DBSCAN outperformed both the hierarchical and GMM models in defining multiple meaningful clusters. DBSCAN identified the following seven clusters: 1. North American and European cities with average pollution levels, small populations, and consistent pollution monitoring.
2, Central American, African, and South Asian cities with average pollution levels, small populations, consistent particulate pollution reporting, and are new to measuring NO2 air pollution.
3. Australian, Southern African, and South American cities with average particulate pollution levels, low air pollution, average population sizes, and are extremely new to recording ambient air quality. 4, Southern American, northern African, and Asian cities with the highest pollution levels, consistent particulate pollution reporting, average air pollution reporting, and large populations.
5. Southern American, northern African, and Asian cities with high pollution, consistent particulate pollution reporting, average air pollution reporting, and average population size.
6. Southern American, northern African, and Asian cities with high pollution, average pollution reporting, and the largest populations. 7. Australian, Southern African, and South American cities with the lowest pollution levels, average particulate pollution reporting, new air pollution reporting, and the smallest populations.

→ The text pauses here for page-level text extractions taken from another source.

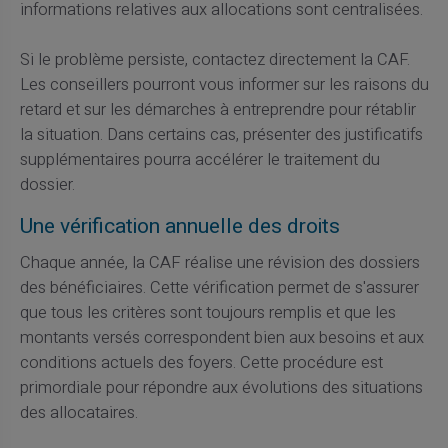
informations relatives aux allocations sont centralisées.
Si le problème persiste, contactez directement la CAF.
Les conseillers pourront vous informer sur les raisons du
retard et sur les démarches à entreprendre pour rétablir
la situation. Dans certains cas, présenter des justificatifs
supplémentaires pourra accélérer le traitement du
dossier.
Une vérification annuelle des droits
Chaque année, la CAF réalise une révision des dossiers
des bénéficiaires. Cette vérification permet de s'assurer
que tous les critères sont toujours remplis et que les
montants versés correspondent bien aux besoins et aux
conditions actuels des foyers. Cette procédure est
primordiale pour répondre aux évolutions des situations
des allocataires.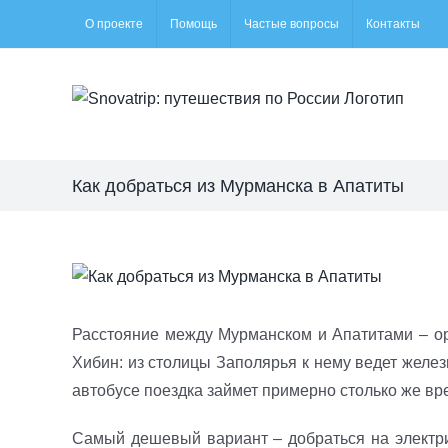
Skip
О проекте
Помощь
Частые вопросы
Контакты
to
content
Как добраться из Мурманска в Апатиты
View
Larger
Image
Расстояние между Мурманском и Апатитами – ор
Хибин: из столицы Заполярья к нему ведет железн
автобусе поездка займет примерно столько же вр
Самый дешевый вариант – добраться на электри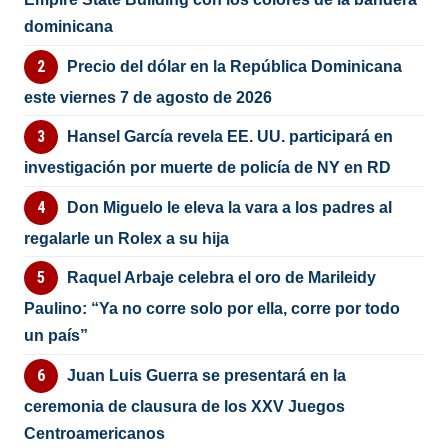
dominicana
Precio del dólar en la República Dominicana
este viernes 7 de agosto de 2026
Hansel García revela EE. UU. participará en
investigación por muerte de policía de NY en RD
Don Miguelo le eleva la vara a los padres al
regalarle un Rolex a su hija
Raquel Arbaje celebra el oro de Marileidy
Paulino: “Ya no corre solo por ella, corre por todo
un país”
Juan Luis Guerra se presentará en la
ceremonia de clausura de los XXV Juegos
Centroamericanos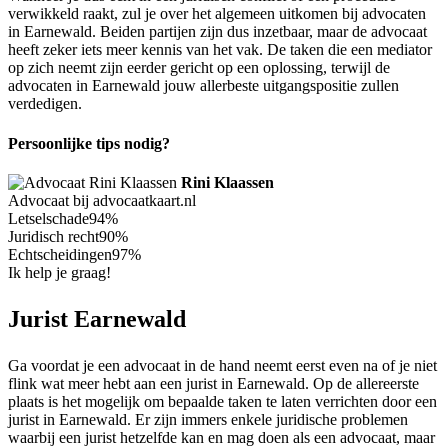
verwikkeld raakt, zul je over het algemeen uitkomen bij advocaten
in Earnewald. Beiden partijen zijn dus inzetbaar, maar de advocaat
heeft zeker iets meer kennis van het vak. De taken die een mediator
op zich neemt zijn eerder gericht op een oplossing, terwijl de
advocaten in Earnewald jouw allerbeste uitgangspositie zullen
verdedigen.
Persoonlijke tips nodig?
Rini Klaassen
Advocaat bij advocaatkaart.nl
Letselschade
94%
Juridisch recht
90%
Echtscheidingen
97%
Ik help je graag!
Jurist Earnewald
Ga voordat je een advocaat in de hand neemt eerst even na of je niet
flink wat meer hebt aan een jurist in Earnewald. Op de allereerste
plaats is het mogelijk om bepaalde taken te laten verrichten door een
jurist in Earnewald. Er zijn immers enkele juridische problemen
waarbij een jurist hetzelfde kan en mag doen als een advocaat, maar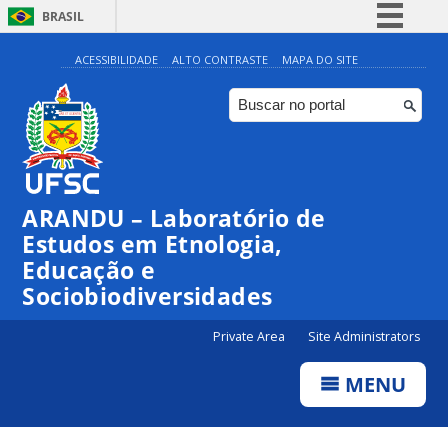
BRASIL
Simplifique!
ACESSIBILIDADE
ALTO CONTRASTE
MAPA DO SITE
Comunica BR
Participe
Acesso à informação
Legislação
ARANDU – Laboratório de
Canais
Estudos em Etnologia,
Educação e
Sociobiodiversidades
Private Area
Site Administrators
MENU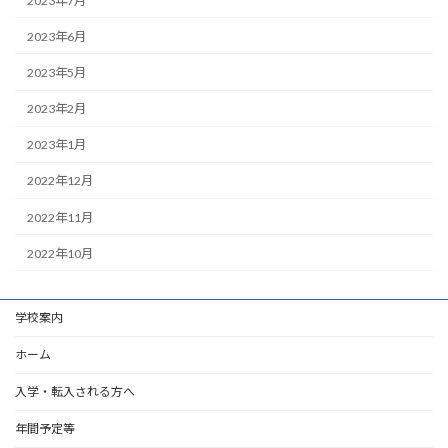
2023年7月
2023年6月
2023年5月
2023年2月
2023年1月
2022年12月
2022年11月
2022年10月
学校案内
ホーム
入学・転入される方へ
年間予定等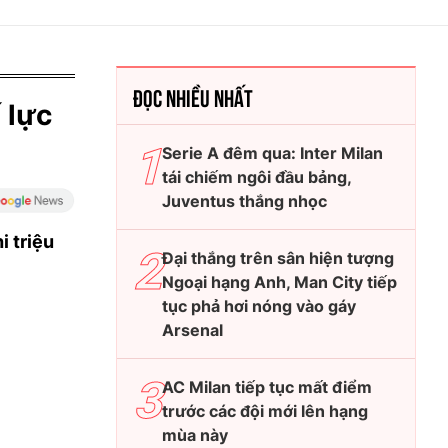
ĐỌC NHIỀU NHẤT
 lực
Serie A đêm qua: Inter Milan
tái chiếm ngôi đầu bảng,
Juventus thắng nhọc
i triệu
Đại thắng trên sân hiện tượng
Ngoại hạng Anh, Man City tiếp
tục phả hơi nóng vào gáy
Arsenal
AC Milan tiếp tục mất điểm
trước các đội mới lên hạng
mùa này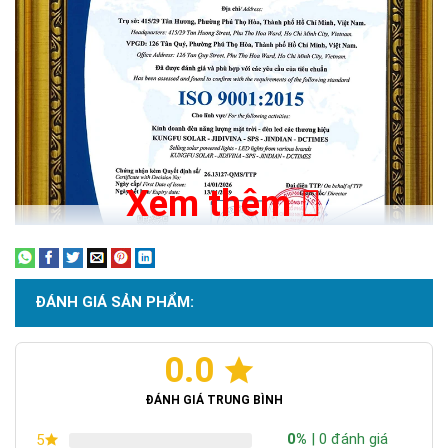
Xem thêm
ĐÁNH GIÁ SẢN PHẨM:
0.0
Chứng nhận ISO 9001:2015
ĐÁNH GIÁ TRUNG BÌNH
0%
| 0 đánh giá
5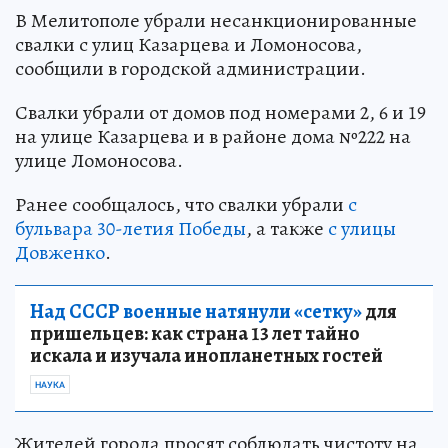
В Мелитополе убрали несанкционированные
свалки с улиц Казарцева и Ломоносова,
сообщили в городской администрации.
Свалки убрали от домов под номерами 2, 6 и 19
на улице Казарцева и в районе дома №222 на
улице Ломоносова.
Ранее сообщалось, что свалки убрали
с
бульвара 30-летия Победы
, а также
с улицы
Довженко
.
Над СССР военные натянули «сетку»
для
пришельцев: как страна 13 лет тайно
искала и изучала инопланетных гостей
НАУКА
Жителей города просят соблюдать чистоту на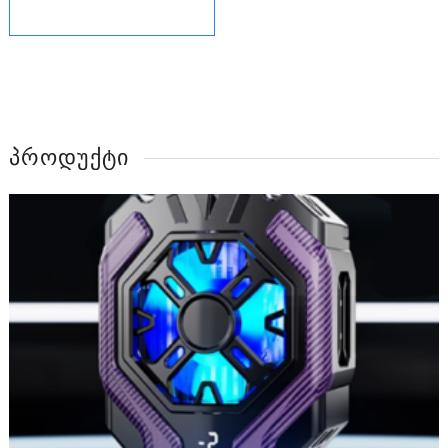
ᲞᲠᲝᲓᲣᲥᲢᲘ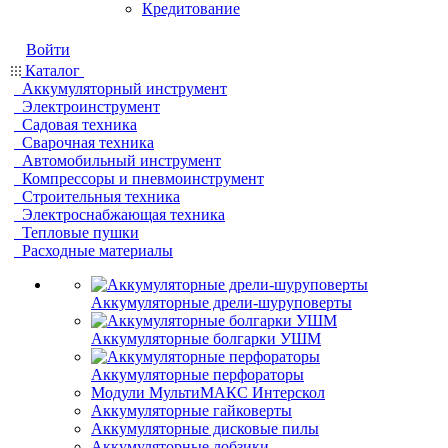
Кредитование
Войти
Каталог
Аккумуляторный инструмент
Электроинструмент
Садовая техника
Сварочная техника
Автомобильный инструмент
Компрессоры и пневмоинструмент
Строительныя техника
Электроснабжающая техника
Тепловые пушки
Расходные материалы
Аккумуляторные дрели-шуруповерты
Аккумуляторные болгарки УШМ
Аккумуляторные перфораторы
Модули МультиМАКС Интерскол
Аккумуляторные гайковерты
Аккумуляторные дисковые пилы
Аккумуляторные лобзики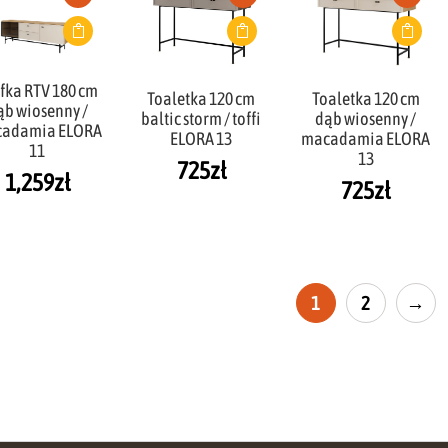
fka RTV 180 cm
Toaletka 120 cm
Toaletka 120 cm
ąb wiosenny /
baltic storm / toffi
dąb wiosenny /
adamia ELORA
ELORA 13
macadamia ELORA
11
13
725
zł
1,259
zł
725
zł
1
2
→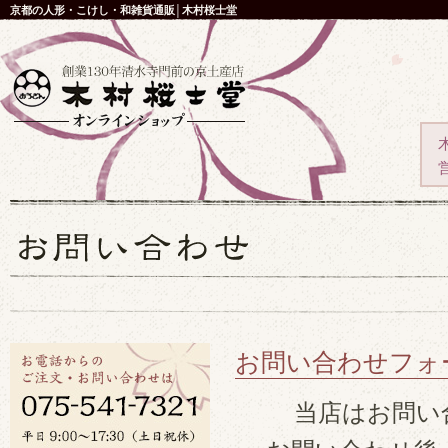
京都の人形・こけし・和雑貨通販│木村桜士堂
お問い合わせフォ
当店はお問い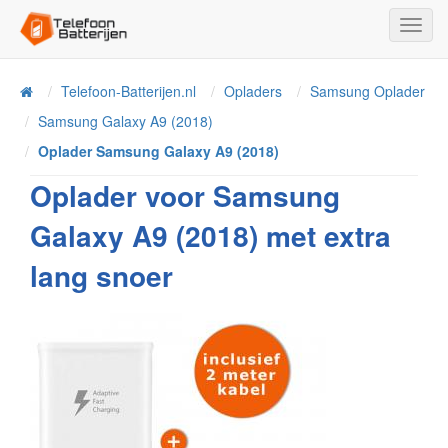
Toggl
Navig
Telefoon-Batterijen.nl
Opladers
Samsung Oplader
Home
Samsung Galaxy A9 (2018)
Oplader Samsung Galaxy A9 (2018)
Oplader voor Samsung
Galaxy A9 (2018) met extra
lang snoer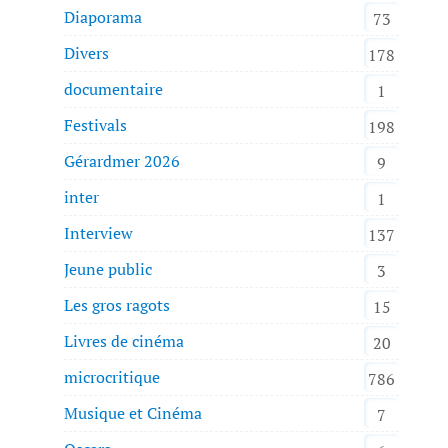
Diaporama
73
Divers
178
documentaire
1
Festivals
198
Gérardmer 2026
9
inter
1
Interview
137
Jeune public
3
Les gros ragots
15
Livres de cinéma
20
microcritique
786
Musique et Cinéma
7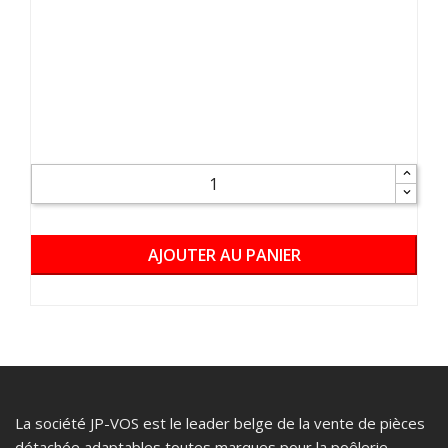
AJOUTER AU PANIER
La société JP-VOS est le leader belge de la vente de pièces
détachée adaptables toutes marques pour la poêlerie.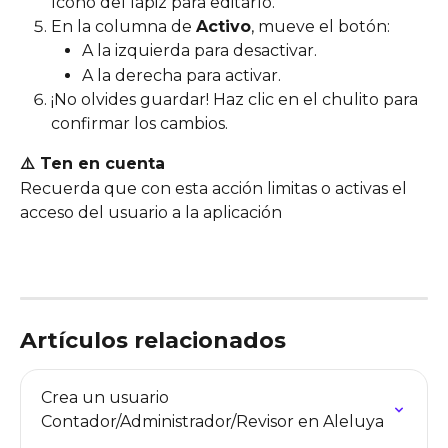
ícono del lápiz para editarlo.
En la columna de 
Activo
, mueve el botón:
A la izquierda para desactivar.
A la derecha para activar.
¡No olvides guardar! Haz clic en el chulito para 
confirmar los cambios.
⚠️ Ten en cuenta
Recuerda que con esta acción limitas o activas el 
acceso del usuario a la aplicación 
Artículos relacionados
Crea un usuario 
Contador/Administrador/Revisor en Aleluya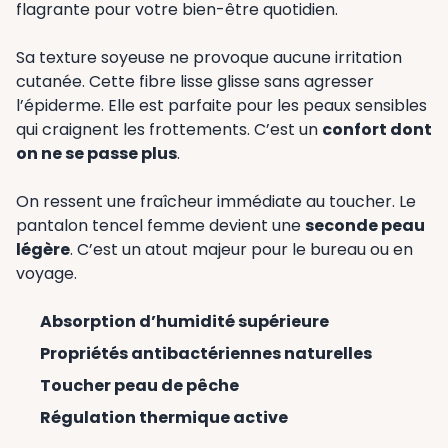
flagrante pour votre bien-être quotidien.
Sa texture soyeuse ne provoque aucune irritation
cutanée. Cette fibre lisse glisse sans agresser
l’épiderme. Elle est parfaite pour les peaux sensibles
qui craignent les frottements. C’est un
confort dont
on ne se passe plus
.
On ressent une fraîcheur immédiate au toucher. Le
pantalon tencel femme devient une
seconde peau
légère
. C’est un atout majeur pour le bureau ou en
voyage.
Absorption d’humidité supérieure
Propriétés antibactériennes naturelles
Toucher peau de pêche
Régulation thermique active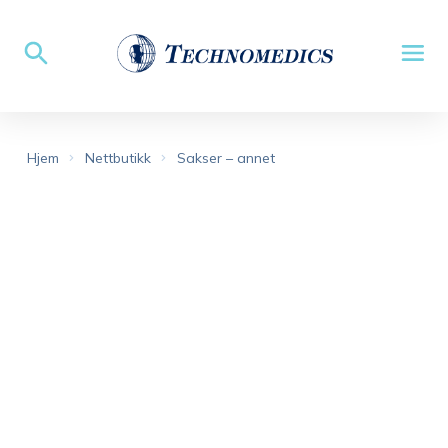
Hjem
Nettbutikk
Sakser – annet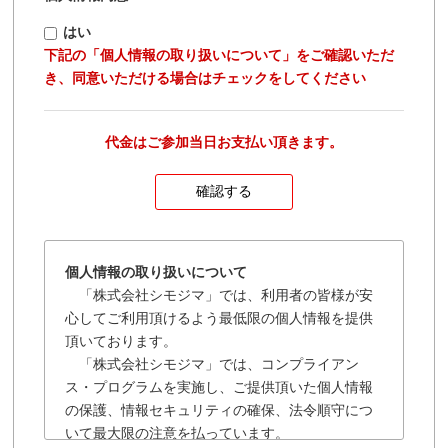
はい
下記の「個人情報の取り扱いについて」をご確認いただ
き、同意いただける場合はチェックをしてください
代金はご参加当日お支払い頂きます。
個人情報の取り扱いについて
「株式会社シモジマ」では、利用者の皆様が安
心してご利用頂けるよう最低限の個人情報を提供
頂いております。
「株式会社シモジマ」では、コンプライアン
ス・プログラムを実施し、ご提供頂いた個人情報
の保護、情報セキュリティの確保、法令順守につ
いて最大限の注意を払っています。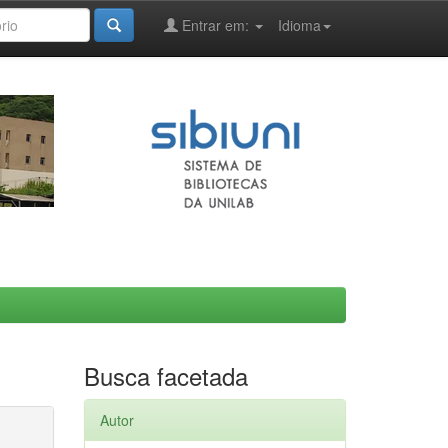
Entrar em:
Idioma
Busca facetada
Autor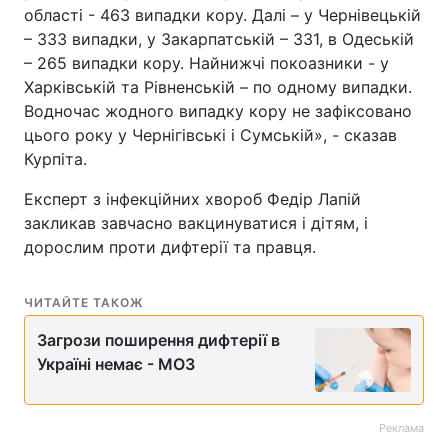
області - 463 випадки кору. Далі – у Чернівецькій
Тема оформлення
– 333 випадки, у Закарпатській – 331, в Одеській
– 265 випадки кору. Найнижчі покоазники - у
Харківській та Рівненській – по одному випадки.
Водночас жодного випадку кору не зафіксовано
цього року у Чернігівські і Сумській», - сказав
Курпіта.
Експерт з інфекційних хвороб Федір Лапій
закликав завчасно вакцинуватися і дітям, і
дорослим проти дифтерії та правця.
ЧИТАЙТЕ ТАКОЖ
Загрози поширення дифтерії в
Україні немає - МОЗ
Реклама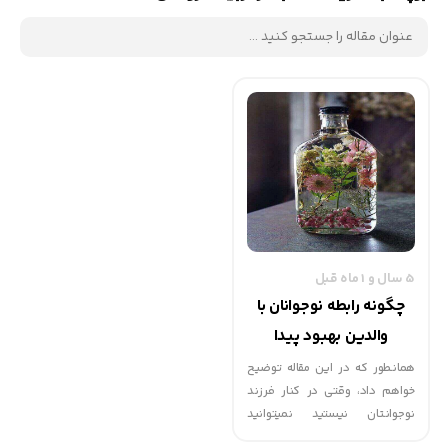
5 سال و 1 ماه قبل
چگونه رابطه نوجوانان با
والدین بهبود پیدا
می‌کند؟ | گهوارک
همانطور که در این مقاله توضیح
خواهم داد، وقتی در کنار فرزند
نوجوانتان نیستید نمیتوانید
رفتارش را کنترل کنید. وقتی هم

Future work should expand this project by clustering again with the exemption of temporal coverage data. Although this data provides meaningful insights into cities’ priorities and history regarding ambient air pollution, it would be interesting to see how clusters differ when considering just location, population, and pollution level. Although DBSCAN performed the best, it did not receive the best possible scores with the scoring metrics. Other clustering methods should be implemented to test for even better performing models.